On a un temps cru que la vérité viendrait de l’extérieur. Au deuxième jour du procès, l’avocate d’une partie civile explique avoir reçu un message d’une "promeneuse" affirmant savoir où était la tombe de la fillette. Branle-bas de combat. Le président demande à ce qu’on aille chercher dare-dare ce témoin surprise. La désillusion est à la hauteur des attentes. La dame se présente comme "médium radiesthésiste" et explique que Fiona lui a parlé. Puis tombe dans les pommes à la barre. Une journée d’audience perdue, retour au point de départ.

" Je ne suis pas un bourreau d’enfants "

Jusqu’à ce fameux soir. Mais alors que la parole se libérait enfin, que Cécile Bourgeon semblait vouloir parler, le président suspend l’audience, dans la confusion générale. Il est plus de 23 heures, "tout le monde est épuisé", explique-t-il. Les débats reprendront à 9 heures le lendemain. Sauf que cette fois-ci, l’accusée est beaucoup moins encline à la confidence. La nuit porte conseil, les avocats aussi. "Monsieur le président, je décide de garder le silence jusqu’à la fin de ce procès. A chaque fois que je parle, mes propos sont déformés", lance-t-elle avant de se rasseoir lourdement. Ce vœu de silence a un effet inattendu. Berkane Makhlouf sort de son apathie. Lui veut parler. Raconter les moments passés avec Fiona. Lorsqu’ils allaient "donner à manger aux canards" ou qu’ils "jouaient au ballon dans le couloir". Il confie sa panique en découvrant l’enfant inanimé. "J’accepte la prison parce qu’on a menti. Parce qu’on a fait l’enterrement nous-même. Mais pas parce que j’ai porté des coups, je ne suis pas un bourreau d’enfants", assène-t-il.

Au dernier jour du procès, on a le sentiment qu’il commence enfin. Finalement, Cécile Bourgeon  sort du silence et pour quelqu’un qui ne voulait plus parler, les mots se bousculent dans sa bouche. Elle raconte ses trois grossesses, la joie de Fiona en apprenant qu’elle allait avoir une petite sœur, son intelligence. "C’était ma fierté, j’avais réussi à l’élever." Le discours semble sincère, mais l’est-il ? Elle a montré à de nombreuses reprises qu’elle était maline. Est-ce un stratagème pour amadouer le jury ? Impossible à dire.

30 ans requis. Reste que malgré ces confidences, le procès s’est refermé sans que ni Cécile Bourgeon ni Berkane Makhlouf ne fassent les révélations attendues. Les circonstances de la mort de Fiona sont toujours opaques. Et sa tombe de fortune toujours introuvable. "C’est triste mais je ne sais vraiment plus où elle est. Je me dis que si je n’avais pas menti pendant quatre mois [ils ont dans un premier temps fait croire qu’elle avait été enlevée, ndlr], je l’aurais retrouvée. Si je sors, j’irais la chercher…", lâche-t-elle à la fin de son long monologue.

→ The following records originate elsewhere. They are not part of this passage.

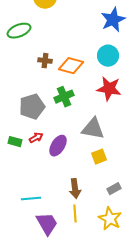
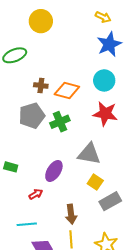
gray pentagon: (32, 107) -> (32, 116), moved
red arrow: (36, 138) -> (36, 194), moved
yellow square: (99, 157) -> (95, 182), turned -35
gray rectangle: (114, 189) -> (110, 201), moved, size x1.5

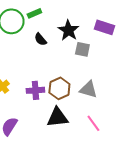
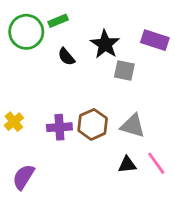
black triangle: (57, 117) -> (127, 165), moved, size x0.6
pink line: (93, 123) -> (156, 163), moved

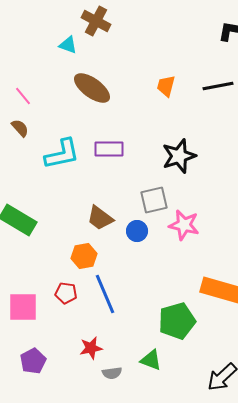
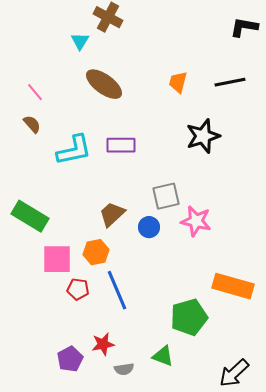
cyan triangle: (68, 45) -> (80, 41), turned 42
black star: (179, 156) -> (203, 136), moved
brown trapezoid: (100, 218) -> (112, 214), turned 100
pink square: (23, 307) -> (57, 259), moved
purple pentagon: (33, 361) -> (70, 359), moved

L’avocat général a requis 30 ans de réclusion criminelle à leur encontre, le maximum, assorti d’une période de sûreté aux deux tiers. "Il n'est pas nécessaire que je puisse identifier qui a fait quoi, peu importe si l'un a mis trois coups et l'un un seul coup, les deux ne font plus qu'un", a déclaré Raphaël Sanesi de Gentile lors de son réquisitoire. Le verdict est attendu dans la soirée, voire dans la nuit.